Continue in 2 seconds

We are building an enterprise data warehouse.

By
  • Sid Adelman, Michael Jennings, Joyce Bischoff
Published
  • February 07 2002, 1:00am EST

Q:

We are building an enterprise data warehouse. We are replacing some operational systems feeding data marts and management information systems, and the question arises whether all this reporting should be rebuilt out of the enterprise data warehouse (putting extreme burden on the team consolidating its data model and infrastructure) or whether some of the reporting systems ought to be kept separate from the enterprise data warehouse. Are there best practice guidelines on which (if not all) categories of data needed for reporting ought to be included in one's enterprise data warehouse?

A:

Sid Adelman’s Answer: Your question exposes some entrenched positions that are opposed. There are some who will say that nothing related to operational systems should compromise the data warehouse. If operational reporting is allowed out of the data warehouse, its development must be extended to provide for capabilities not planned for conventional data warehouse activities. The design of the database might also be a compromise, probably satisfying the performance requirements of neither constituency. On the other hand, the enterprise data warehouse should have cleaner data than that found in the operational systems. The meta data should be more complete. The access and analysis tools may satisfy some of the traditional reporting requirements and their use should enhance the productivity of those producing the reports. And finally, by reporting out of the data warehouse, there should be less discrepancy between the operational reports and those coming from the data warehouse – they both would be reporting off a single version of the truth. And now for the cultural issues (remember these are the ones that can kill you) – the application development folks responsible for the operational systems definitely don't want to lose any influence and power and reporting off the enterprise data warehouse will result in a loss to them.
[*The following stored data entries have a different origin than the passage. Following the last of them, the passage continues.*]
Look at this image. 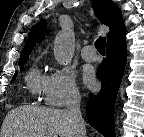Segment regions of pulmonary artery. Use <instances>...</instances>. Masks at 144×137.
<instances>
[{
	"mask_svg": "<svg viewBox=\"0 0 144 137\" xmlns=\"http://www.w3.org/2000/svg\"><path fill=\"white\" fill-rule=\"evenodd\" d=\"M81 55L86 61H95L97 59V53L92 45H86L81 50Z\"/></svg>",
	"mask_w": 144,
	"mask_h": 137,
	"instance_id": "pulmonary-artery-1",
	"label": "pulmonary artery"
}]
</instances>
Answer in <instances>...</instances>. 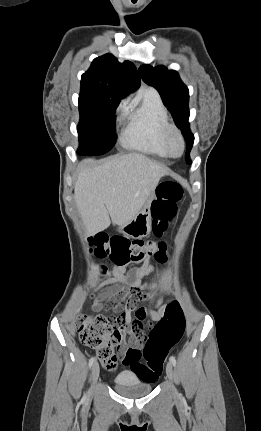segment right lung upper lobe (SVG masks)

The people who have an intellectual investment in the tools they currently use for reporting may find the new access and analysis tools beneath them (it takes a real man to code in Assembler) and reject the new tools. Problems with the data warehouse, both real and those that have been conjured up, will serve the folks who wish to discredit all or parts of the new system.

Joyce Bischoff’s Answer: There is no reason not to produce certain reports from operational systems. Are the reports used for operational purposes or for decision support? Who uses the reports? If the users are the same people who use the data warehouse, you might decide to produce the reports from the warehouse. You might also consider developing an enterprise portal that will give the users a consolidated view of data and reports from both the operational and informational sources.

Michael Jennings’s Answer: End-user reporting should be driven be from data mart(s) and/or cubes that have been spawned from the enterprise warehouse. This allows back-end ETL processing issues such as granularity of the data extracted from the operational systems, coordination of data extract frequency and integration, capture of data beyond current iteration and load windows to remain isolated from affecting the end- user analysis. Information from the enterprise warehouse can be categorized, filtered and aggregated into either data marts and/or cubes to meet the business analysis needs of the end user. Use of the enterprise data warehouse as a back-end data store allow data marts or cubes to be redesigned or replaced to meet changing business requirements or focus. Data marts and/or cubes can be completely regenerated from the detailed level information contained in the enterprise warehouse. The data marts or cubes can focus on optimizing performance (limiting data content, aggregation, deriving data, categorizing data, database fragmentation) for end-user analysis without having to be coupled to back-end ETL processing requirements.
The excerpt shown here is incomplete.